Scan the entries below and extract each line with the word "東北大にひとめぼれ" in it.

◆ DATA FOR THE TASK
################

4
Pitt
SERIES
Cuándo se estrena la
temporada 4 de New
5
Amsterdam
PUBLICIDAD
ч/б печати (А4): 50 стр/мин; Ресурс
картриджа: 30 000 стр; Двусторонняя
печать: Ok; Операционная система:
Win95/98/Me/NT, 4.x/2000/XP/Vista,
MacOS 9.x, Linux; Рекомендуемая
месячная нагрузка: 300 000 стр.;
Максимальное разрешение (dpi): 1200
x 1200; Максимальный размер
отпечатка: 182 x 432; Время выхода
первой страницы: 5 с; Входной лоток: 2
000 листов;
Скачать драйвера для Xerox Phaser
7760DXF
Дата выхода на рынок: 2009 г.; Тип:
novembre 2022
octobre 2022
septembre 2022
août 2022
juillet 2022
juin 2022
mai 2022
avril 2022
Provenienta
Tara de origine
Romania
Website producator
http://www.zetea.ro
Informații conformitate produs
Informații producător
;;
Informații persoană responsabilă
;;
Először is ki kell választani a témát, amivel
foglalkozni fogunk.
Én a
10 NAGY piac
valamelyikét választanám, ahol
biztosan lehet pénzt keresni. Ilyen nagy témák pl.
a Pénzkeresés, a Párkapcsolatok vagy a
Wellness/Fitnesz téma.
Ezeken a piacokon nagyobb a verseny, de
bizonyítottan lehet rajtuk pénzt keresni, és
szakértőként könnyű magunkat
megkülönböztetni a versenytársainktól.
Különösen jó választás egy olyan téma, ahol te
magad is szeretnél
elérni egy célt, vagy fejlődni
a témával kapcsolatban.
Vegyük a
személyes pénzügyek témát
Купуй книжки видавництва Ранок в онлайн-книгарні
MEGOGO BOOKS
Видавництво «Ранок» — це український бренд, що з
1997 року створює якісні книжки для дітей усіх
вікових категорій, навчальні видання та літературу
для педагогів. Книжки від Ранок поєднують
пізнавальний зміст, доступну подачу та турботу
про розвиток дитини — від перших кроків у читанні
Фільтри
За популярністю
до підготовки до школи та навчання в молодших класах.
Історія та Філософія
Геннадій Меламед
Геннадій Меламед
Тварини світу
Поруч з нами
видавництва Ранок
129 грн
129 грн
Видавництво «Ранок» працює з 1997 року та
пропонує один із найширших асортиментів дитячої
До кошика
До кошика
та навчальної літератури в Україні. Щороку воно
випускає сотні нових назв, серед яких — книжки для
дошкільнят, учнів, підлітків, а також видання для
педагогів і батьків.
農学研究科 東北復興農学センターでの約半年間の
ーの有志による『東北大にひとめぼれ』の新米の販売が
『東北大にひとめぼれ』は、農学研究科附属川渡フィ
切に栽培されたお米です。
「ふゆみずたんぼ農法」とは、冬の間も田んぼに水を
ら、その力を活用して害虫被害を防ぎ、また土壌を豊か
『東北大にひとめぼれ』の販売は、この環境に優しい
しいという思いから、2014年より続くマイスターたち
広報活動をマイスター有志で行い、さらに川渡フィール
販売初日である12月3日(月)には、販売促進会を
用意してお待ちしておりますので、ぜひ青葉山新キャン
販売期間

################

◆ EXERCISE RESULT
ーの有志による『東北大にひとめぼれ』の新米の販売が
『東北大にひとめぼれ』は、農学研究科附属川渡フィ
『東北大にひとめぼれ』の販売は、この環境に優しい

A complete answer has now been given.